Information provided:
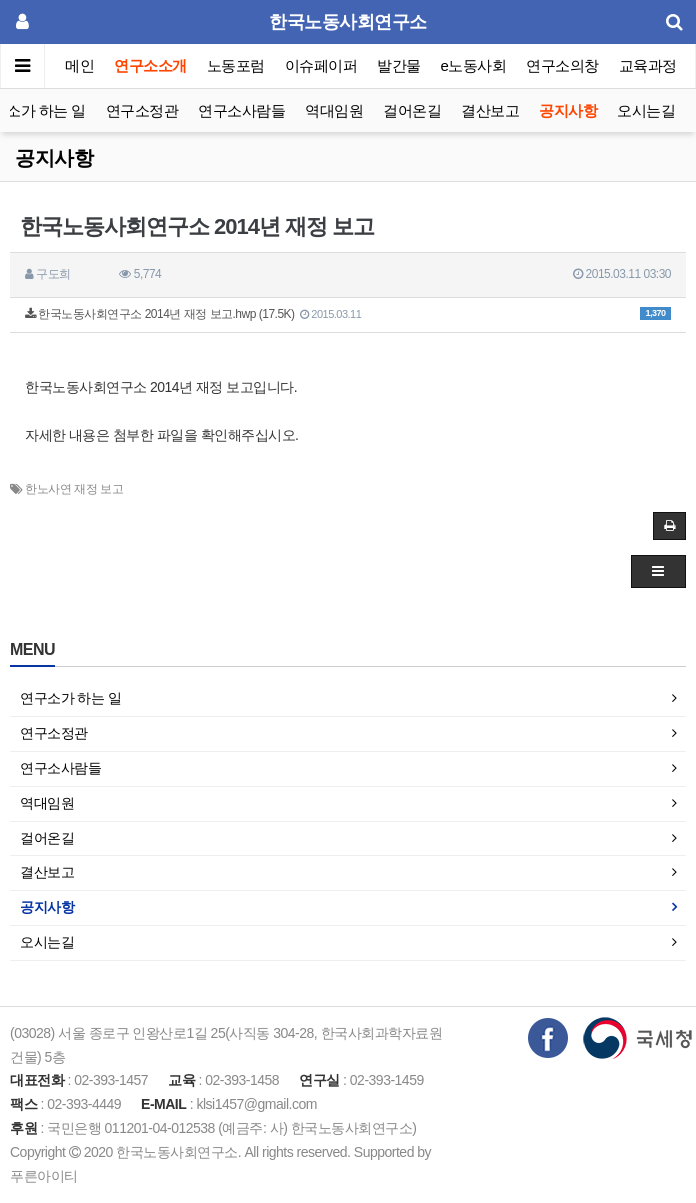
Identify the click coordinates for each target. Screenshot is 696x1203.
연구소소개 (150, 65)
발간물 (399, 65)
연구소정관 (142, 110)
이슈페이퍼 (321, 65)
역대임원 (334, 110)
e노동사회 (474, 65)
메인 (79, 65)
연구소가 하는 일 (70, 698)
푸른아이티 (44, 1176)
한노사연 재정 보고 (74, 489)
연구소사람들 (241, 110)
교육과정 (648, 65)
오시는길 (646, 110)
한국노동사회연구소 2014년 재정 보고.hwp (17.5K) (348, 314)
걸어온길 (412, 110)
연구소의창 (562, 65)
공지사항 (568, 110)
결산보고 (490, 110)
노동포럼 (236, 65)
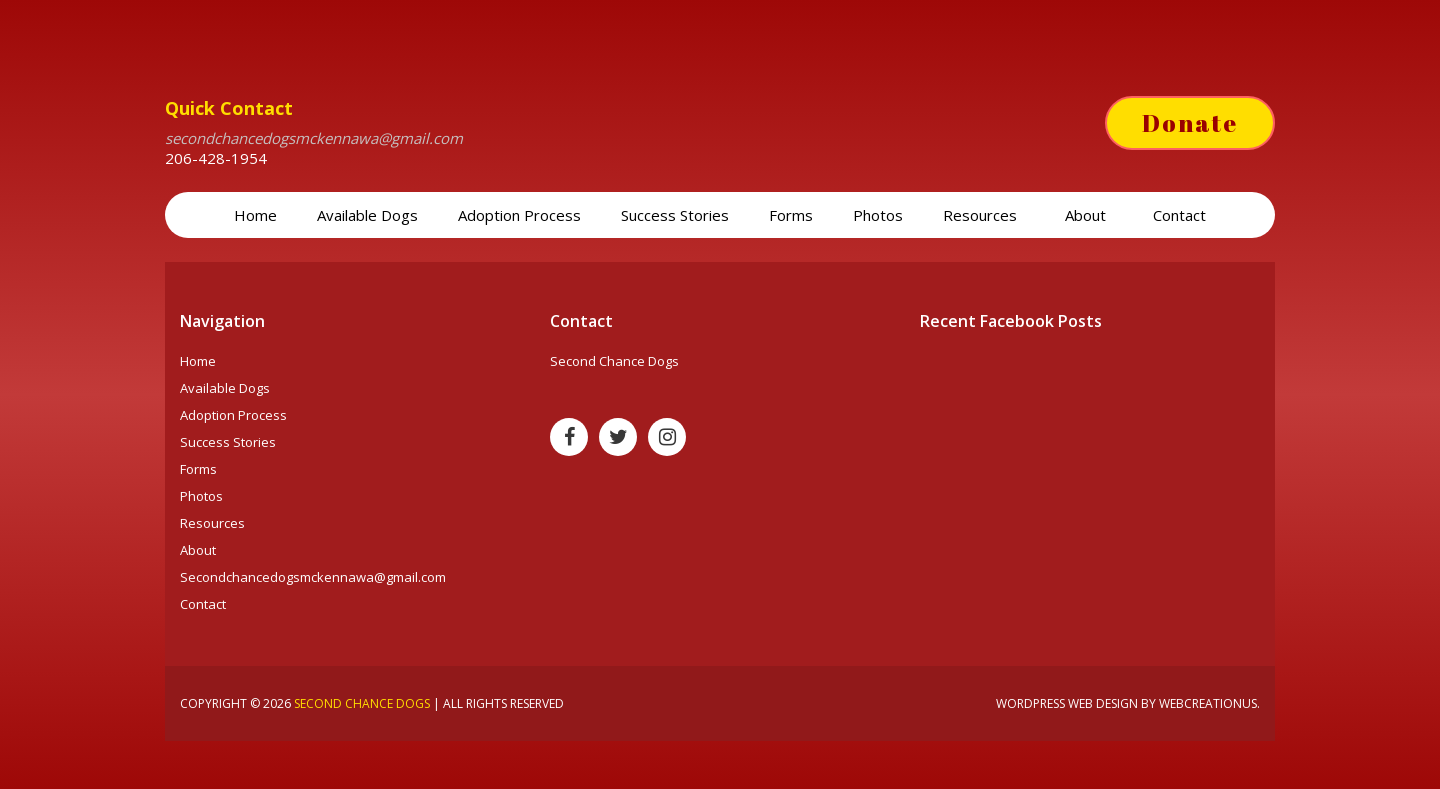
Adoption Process (519, 215)
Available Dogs (367, 215)
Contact (1179, 215)
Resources (982, 215)
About (1087, 215)
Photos (878, 215)
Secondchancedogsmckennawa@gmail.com (313, 577)
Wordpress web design (1067, 703)
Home (255, 215)
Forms (791, 215)
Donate (1190, 123)
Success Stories (675, 215)
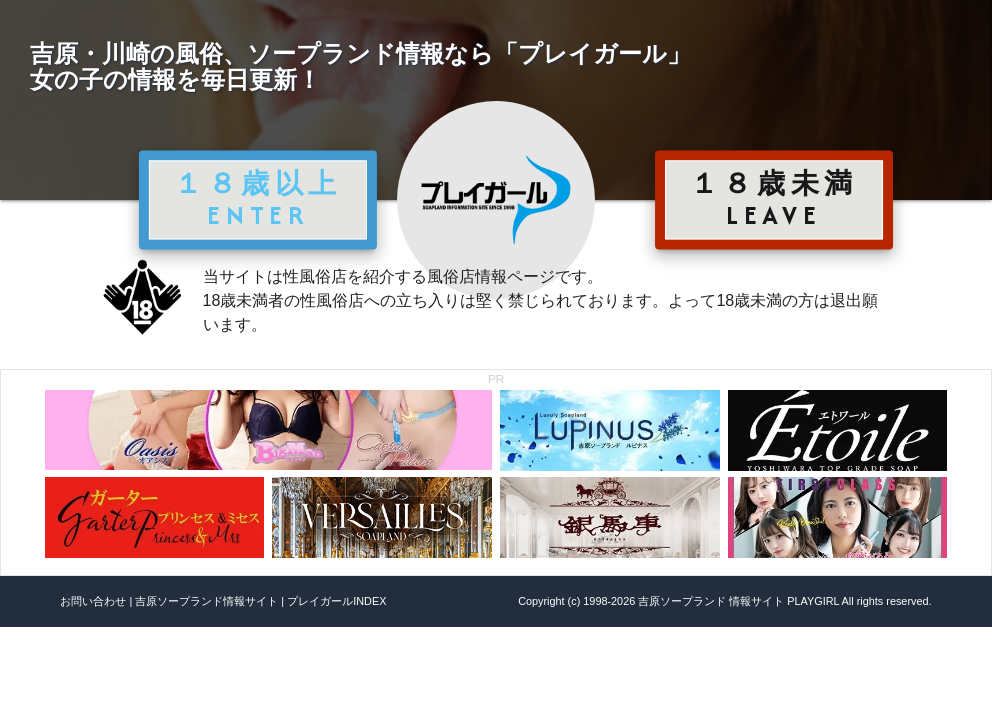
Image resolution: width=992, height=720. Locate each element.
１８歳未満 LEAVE (774, 199)
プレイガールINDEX (336, 601)
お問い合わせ (93, 601)
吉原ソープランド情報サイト (206, 601)
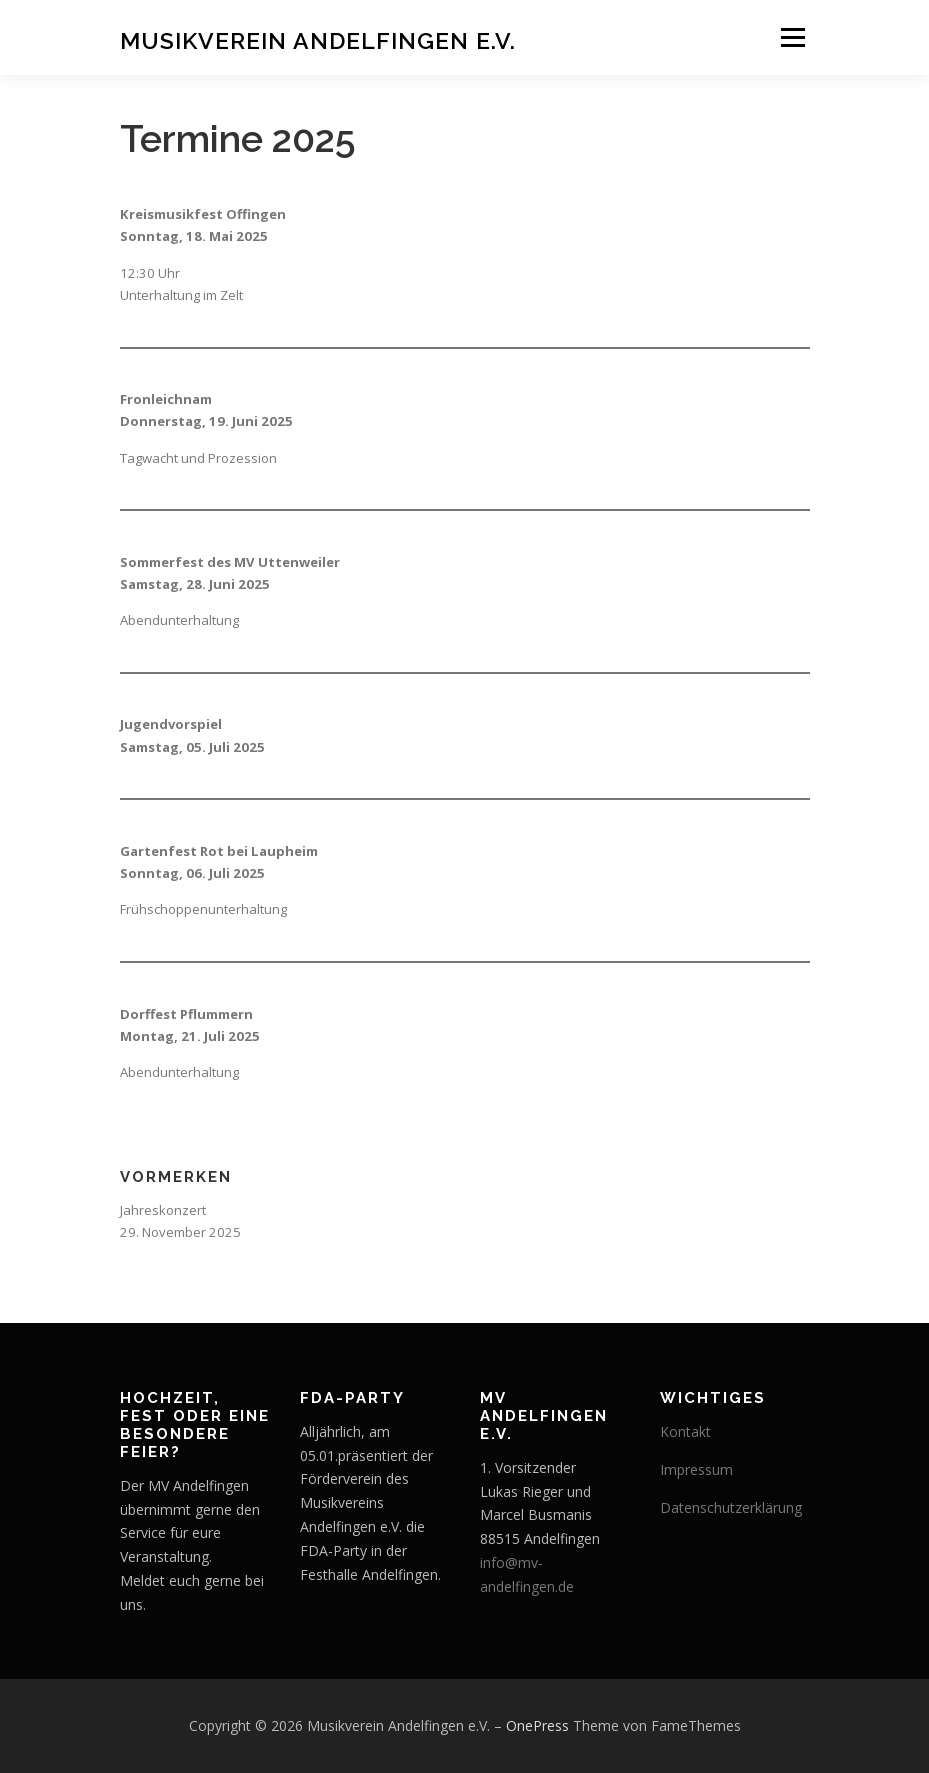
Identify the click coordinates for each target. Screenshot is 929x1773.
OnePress (537, 1725)
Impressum (696, 1469)
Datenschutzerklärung (731, 1507)
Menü (792, 37)
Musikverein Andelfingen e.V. (318, 39)
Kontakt (685, 1431)
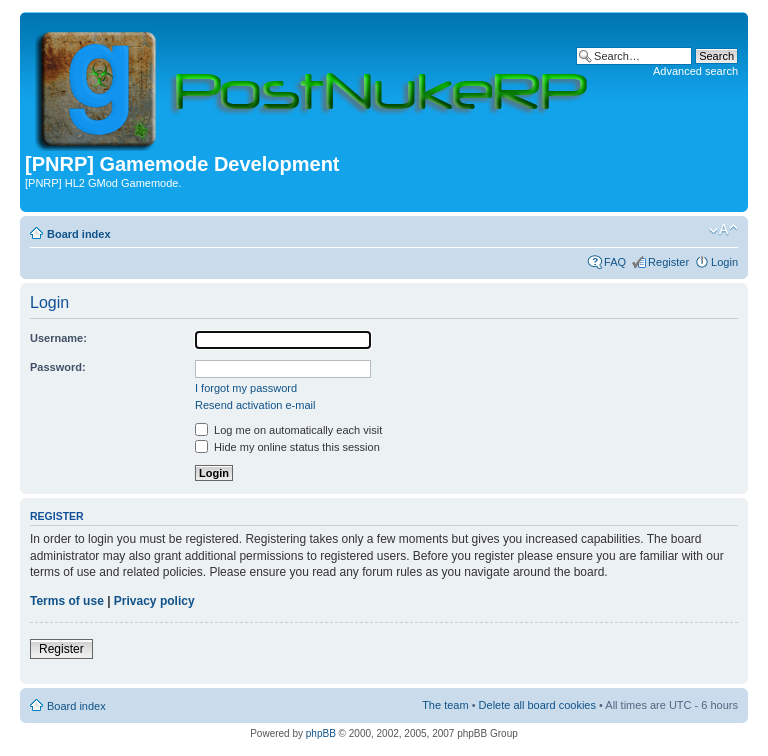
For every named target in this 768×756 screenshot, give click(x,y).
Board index (79, 234)
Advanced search (695, 71)
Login (724, 262)
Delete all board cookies (537, 705)
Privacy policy (154, 601)
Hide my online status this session (287, 447)
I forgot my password (246, 388)
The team (445, 705)
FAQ (615, 262)
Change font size (723, 230)
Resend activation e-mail (255, 405)
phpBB (321, 733)
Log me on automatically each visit (288, 430)
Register (668, 262)
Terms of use (67, 601)
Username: (58, 338)
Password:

Problem requirements: Repeat the data word for word. Images are not part of the copy.

Problem solution:
Identify the click coordinates for each target. Screenshot is 696x1203.
연구소소개 (150, 65)
발간물 (399, 65)
연구소정관 (142, 110)
이슈페이퍼 (321, 65)
역대임원 (334, 110)
e노동사회 (474, 65)
메인 (79, 65)
연구소가 하는 일 (70, 698)
푸른아이티 (44, 1176)
한노사연 재정 보고 (74, 489)
연구소사람들 (241, 110)
교육과정 (648, 65)
오시는길 (646, 110)
한국노동사회연구소 2014년 재정 보고.hwp (17.5K) (348, 314)
걸어온길 (412, 110)
연구소의창 (562, 65)
공지사항 (568, 110)
결산보고 (490, 110)
노동포럼 (236, 65)
Adoption Process (519, 215)
Available Dogs (367, 215)
Contact (1179, 215)
Resources (982, 215)
About (1087, 215)
Photos (878, 215)
Secondchancedogsmckennawa@gmail.com (313, 577)
Wordpress web design (1067, 703)
Home (255, 215)
Forms (791, 215)
Donate (1190, 123)
Success Stories (675, 215)
Image resolution: width=992, height=720. Locate each element.
１８歳未満 LEAVE (774, 199)
プレイガールINDEX (336, 601)
お問い合わせ (93, 601)
吉原ソープランド情報サイト (206, 601)
Identify the click coordinates for each target. Screenshot is 929x1773.
OnePress (537, 1725)
Impressum (696, 1469)
Datenschutzerklärung (731, 1507)
Menü (792, 37)
Musikverein Andelfingen e.V. (318, 39)
Kontakt (685, 1431)
For every named target in this 768×756 screenshot, give click(x,y).
Board index (79, 234)
Advanced search (695, 71)
Login (724, 262)
Delete all board cookies (537, 705)
Privacy policy (154, 601)
Hide my online status this session (287, 447)
I forgot my password (246, 388)
The team (445, 705)
FAQ (615, 262)
Change font size (723, 230)
Resend activation e-mail (255, 405)
phpBB (321, 733)
Log me on automatically each visit (288, 430)
Register (668, 262)
Terms of use (67, 601)
Username: (58, 338)
Password:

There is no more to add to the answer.